» PROBLEM: Your response should be the lines from the one holding "<instances>...</instances> (empty list" to the last line of the data below, copied exactly and with no additions.
*** Opening TASK MATERIAL ***
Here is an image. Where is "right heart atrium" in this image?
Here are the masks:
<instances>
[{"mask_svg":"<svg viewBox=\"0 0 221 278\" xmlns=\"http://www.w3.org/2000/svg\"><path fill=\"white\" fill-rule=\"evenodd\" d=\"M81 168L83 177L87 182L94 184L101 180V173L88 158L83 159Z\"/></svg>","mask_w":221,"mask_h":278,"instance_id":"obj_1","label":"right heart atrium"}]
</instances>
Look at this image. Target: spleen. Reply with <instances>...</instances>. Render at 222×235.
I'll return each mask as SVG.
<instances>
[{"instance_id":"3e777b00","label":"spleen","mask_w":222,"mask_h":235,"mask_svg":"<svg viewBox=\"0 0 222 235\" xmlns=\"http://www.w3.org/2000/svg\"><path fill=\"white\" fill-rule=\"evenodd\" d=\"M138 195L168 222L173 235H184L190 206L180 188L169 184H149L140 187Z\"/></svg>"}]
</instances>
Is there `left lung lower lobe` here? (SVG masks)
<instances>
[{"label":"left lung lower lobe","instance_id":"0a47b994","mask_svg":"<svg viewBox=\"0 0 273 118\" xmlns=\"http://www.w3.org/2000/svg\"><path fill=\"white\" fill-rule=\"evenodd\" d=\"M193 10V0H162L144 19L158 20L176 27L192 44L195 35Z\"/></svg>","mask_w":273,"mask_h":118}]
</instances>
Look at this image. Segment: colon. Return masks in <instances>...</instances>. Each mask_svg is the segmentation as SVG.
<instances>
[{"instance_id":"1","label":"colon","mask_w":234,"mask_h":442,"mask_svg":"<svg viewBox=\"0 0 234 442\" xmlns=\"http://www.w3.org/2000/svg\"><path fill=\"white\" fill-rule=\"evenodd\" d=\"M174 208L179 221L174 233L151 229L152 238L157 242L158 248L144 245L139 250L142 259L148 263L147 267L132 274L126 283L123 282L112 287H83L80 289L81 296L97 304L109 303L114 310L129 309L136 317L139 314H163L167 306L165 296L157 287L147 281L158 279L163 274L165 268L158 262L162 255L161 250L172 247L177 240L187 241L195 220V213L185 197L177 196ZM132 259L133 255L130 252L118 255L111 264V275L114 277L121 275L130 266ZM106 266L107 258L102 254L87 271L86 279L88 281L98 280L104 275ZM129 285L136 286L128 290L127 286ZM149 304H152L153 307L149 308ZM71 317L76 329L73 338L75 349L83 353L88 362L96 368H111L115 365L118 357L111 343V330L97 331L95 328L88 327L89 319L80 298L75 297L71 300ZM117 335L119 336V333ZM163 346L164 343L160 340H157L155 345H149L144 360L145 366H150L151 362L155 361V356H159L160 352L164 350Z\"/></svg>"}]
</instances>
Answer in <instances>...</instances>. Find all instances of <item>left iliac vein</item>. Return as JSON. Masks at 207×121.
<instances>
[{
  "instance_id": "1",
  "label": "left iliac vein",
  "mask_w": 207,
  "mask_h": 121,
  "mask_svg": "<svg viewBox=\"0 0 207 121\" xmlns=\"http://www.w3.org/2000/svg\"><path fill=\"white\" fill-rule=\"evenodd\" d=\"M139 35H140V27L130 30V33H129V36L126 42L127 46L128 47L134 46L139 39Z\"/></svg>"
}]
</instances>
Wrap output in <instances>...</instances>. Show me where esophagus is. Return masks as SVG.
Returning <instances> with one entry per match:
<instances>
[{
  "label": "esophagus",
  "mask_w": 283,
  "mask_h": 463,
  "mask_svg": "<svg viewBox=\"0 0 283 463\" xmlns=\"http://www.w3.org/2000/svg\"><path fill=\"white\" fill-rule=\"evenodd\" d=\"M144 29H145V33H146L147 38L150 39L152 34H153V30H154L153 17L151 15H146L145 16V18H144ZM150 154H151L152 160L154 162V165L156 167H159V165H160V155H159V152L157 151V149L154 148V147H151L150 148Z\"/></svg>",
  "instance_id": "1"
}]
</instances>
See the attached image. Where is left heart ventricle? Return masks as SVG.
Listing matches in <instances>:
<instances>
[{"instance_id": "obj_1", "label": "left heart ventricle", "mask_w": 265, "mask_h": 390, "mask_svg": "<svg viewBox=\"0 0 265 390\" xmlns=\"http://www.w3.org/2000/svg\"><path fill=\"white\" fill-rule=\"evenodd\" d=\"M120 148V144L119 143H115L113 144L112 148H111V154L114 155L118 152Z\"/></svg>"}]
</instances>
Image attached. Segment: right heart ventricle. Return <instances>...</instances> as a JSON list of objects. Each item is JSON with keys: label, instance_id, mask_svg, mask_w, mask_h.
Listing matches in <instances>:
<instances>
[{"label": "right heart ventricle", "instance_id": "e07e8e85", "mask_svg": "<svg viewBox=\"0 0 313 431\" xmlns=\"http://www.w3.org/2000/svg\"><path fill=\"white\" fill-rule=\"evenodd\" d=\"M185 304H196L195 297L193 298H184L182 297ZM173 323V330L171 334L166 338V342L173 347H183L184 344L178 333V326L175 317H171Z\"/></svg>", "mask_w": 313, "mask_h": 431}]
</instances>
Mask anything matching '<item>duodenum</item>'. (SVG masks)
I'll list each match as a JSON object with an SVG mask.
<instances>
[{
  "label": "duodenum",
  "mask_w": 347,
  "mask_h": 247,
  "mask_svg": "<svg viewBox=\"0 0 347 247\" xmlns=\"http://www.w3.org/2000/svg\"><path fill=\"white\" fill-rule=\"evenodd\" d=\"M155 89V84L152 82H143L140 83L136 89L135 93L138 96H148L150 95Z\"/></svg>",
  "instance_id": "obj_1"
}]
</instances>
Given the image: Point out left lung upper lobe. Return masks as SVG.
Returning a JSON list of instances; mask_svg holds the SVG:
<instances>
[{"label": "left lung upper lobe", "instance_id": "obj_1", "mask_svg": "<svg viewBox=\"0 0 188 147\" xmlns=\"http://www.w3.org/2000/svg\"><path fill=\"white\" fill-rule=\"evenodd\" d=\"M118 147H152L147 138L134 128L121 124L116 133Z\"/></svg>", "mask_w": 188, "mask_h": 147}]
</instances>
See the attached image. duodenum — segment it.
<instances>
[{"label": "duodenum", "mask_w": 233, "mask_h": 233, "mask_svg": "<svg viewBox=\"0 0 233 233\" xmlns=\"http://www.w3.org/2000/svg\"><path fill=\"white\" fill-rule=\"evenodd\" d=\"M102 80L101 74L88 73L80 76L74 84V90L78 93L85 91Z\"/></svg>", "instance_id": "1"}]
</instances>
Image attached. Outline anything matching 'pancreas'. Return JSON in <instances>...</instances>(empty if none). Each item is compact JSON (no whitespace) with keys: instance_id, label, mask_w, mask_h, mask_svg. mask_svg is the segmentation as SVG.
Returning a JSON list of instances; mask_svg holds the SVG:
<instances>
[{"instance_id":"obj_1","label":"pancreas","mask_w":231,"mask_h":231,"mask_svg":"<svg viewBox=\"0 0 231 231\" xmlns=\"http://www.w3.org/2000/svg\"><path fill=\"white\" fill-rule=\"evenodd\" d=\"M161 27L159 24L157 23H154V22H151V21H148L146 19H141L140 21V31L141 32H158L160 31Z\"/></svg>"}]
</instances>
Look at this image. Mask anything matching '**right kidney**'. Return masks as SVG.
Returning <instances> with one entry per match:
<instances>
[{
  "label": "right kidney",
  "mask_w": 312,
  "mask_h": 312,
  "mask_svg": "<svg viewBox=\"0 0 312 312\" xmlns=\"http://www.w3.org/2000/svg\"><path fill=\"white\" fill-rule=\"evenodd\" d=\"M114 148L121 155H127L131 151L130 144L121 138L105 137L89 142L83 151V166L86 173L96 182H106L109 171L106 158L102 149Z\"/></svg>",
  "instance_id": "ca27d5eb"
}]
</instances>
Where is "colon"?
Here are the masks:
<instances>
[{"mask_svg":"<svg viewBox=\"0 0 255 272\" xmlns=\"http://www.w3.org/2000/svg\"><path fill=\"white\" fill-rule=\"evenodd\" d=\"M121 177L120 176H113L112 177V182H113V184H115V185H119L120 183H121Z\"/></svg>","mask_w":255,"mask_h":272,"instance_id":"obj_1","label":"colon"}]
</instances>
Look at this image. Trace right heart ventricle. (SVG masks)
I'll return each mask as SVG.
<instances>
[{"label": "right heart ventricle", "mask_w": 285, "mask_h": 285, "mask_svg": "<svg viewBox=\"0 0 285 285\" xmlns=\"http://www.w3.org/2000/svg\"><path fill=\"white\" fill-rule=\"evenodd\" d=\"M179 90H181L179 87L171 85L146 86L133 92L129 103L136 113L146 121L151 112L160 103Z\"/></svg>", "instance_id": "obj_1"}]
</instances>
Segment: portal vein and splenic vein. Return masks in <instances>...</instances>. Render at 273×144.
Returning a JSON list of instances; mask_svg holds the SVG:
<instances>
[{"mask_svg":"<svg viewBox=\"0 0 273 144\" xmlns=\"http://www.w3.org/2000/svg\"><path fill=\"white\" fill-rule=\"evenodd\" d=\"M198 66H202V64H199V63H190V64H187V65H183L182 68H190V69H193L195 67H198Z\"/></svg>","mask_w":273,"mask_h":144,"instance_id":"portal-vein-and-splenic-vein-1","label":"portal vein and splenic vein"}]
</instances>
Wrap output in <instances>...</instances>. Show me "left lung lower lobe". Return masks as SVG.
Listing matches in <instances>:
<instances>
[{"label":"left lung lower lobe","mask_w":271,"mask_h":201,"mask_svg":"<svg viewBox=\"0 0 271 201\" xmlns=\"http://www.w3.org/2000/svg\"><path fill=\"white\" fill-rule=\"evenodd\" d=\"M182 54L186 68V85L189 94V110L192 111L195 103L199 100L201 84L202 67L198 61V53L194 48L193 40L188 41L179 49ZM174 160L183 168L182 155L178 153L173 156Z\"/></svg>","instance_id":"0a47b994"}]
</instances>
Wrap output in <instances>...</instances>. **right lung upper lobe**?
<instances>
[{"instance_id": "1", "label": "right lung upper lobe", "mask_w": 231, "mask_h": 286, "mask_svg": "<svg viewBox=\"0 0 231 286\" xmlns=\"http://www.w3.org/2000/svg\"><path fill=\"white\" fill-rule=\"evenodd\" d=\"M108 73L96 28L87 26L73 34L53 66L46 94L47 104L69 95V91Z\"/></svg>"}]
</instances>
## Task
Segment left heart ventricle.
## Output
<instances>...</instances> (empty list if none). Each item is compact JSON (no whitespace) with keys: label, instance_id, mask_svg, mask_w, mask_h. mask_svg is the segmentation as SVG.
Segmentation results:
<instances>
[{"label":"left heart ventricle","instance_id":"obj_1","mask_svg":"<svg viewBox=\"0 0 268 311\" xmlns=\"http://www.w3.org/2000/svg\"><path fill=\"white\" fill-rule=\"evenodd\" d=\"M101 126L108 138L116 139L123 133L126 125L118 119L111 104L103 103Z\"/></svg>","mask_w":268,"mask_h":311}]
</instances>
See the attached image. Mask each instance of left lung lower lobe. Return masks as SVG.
*** Closing TASK MATERIAL ***
» RESPONSE TO THIS TASK:
<instances>...</instances> (empty list if none). Each item is compact JSON (no whitespace) with keys: label, instance_id, mask_svg, mask_w, mask_h. mask_svg is the segmentation as SVG.
Segmentation results:
<instances>
[{"label":"left heart ventricle","instance_id":"obj_1","mask_svg":"<svg viewBox=\"0 0 268 311\" xmlns=\"http://www.w3.org/2000/svg\"><path fill=\"white\" fill-rule=\"evenodd\" d=\"M101 126L108 138L116 139L123 133L126 125L118 119L111 104L103 103Z\"/></svg>","mask_w":268,"mask_h":311}]
</instances>
See the attached image. Mask each instance of left lung lower lobe. Return masks as SVG.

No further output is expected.